[Opening Records for the task section]

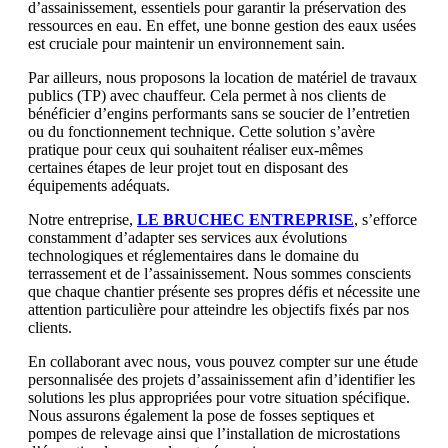
d’assainissement, essentiels pour garantir la préservation des
ressources en eau. En effet, une bonne gestion des eaux usées
est cruciale pour maintenir un environnement sain.
Par ailleurs, nous proposons la location de matériel de travaux
publics (TP) avec chauffeur. Cela permet à nos clients de
bénéficier d’engins performants sans se soucier de l’entretien
ou du fonctionnement technique. Cette solution s’avère
pratique pour ceux qui souhaitent réaliser eux-mêmes
certaines étapes de leur projet tout en disposant des
équipements adéquats.
Notre entreprise,
LE BRUCHEC ENTREPRISE
, s’efforce
constamment d’adapter ses services aux évolutions
technologiques et réglementaires dans le domaine du
terrassement et de l’assainissement. Nous sommes conscients
que chaque chantier présente ses propres défis et nécessite une
attention particulière pour atteindre les objectifs fixés par nos
clients.
En collaborant avec nous, vous pouvez compter sur une étude
personnalisée des projets d’assainissement afin d’identifier les
solutions les plus appropriées pour votre situation spécifique.
Nous assurons également la pose de fosses septiques et
pompes de relevage ainsi que l’installation de microstations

[Closing Records for the task section]

## Your task
Repeat, exactly as they stand, the line that contains "constamment d’adapter ses" and all the lines after it in the data above.

## Result for this exercise
constamment d’adapter ses services aux évolutions
technologiques et réglementaires dans le domaine du
terrassement et de l’assainissement. Nous sommes conscients
que chaque chantier présente ses propres défis et nécessite une
attention particulière pour atteindre les objectifs fixés par nos
clients.
En collaborant avec nous, vous pouvez compter sur une étude
personnalisée des projets d’assainissement afin d’identifier les
solutions les plus appropriées pour votre situation spécifique.
Nous assurons également la pose de fosses septiques et
pompes de relevage ainsi que l’installation de microstations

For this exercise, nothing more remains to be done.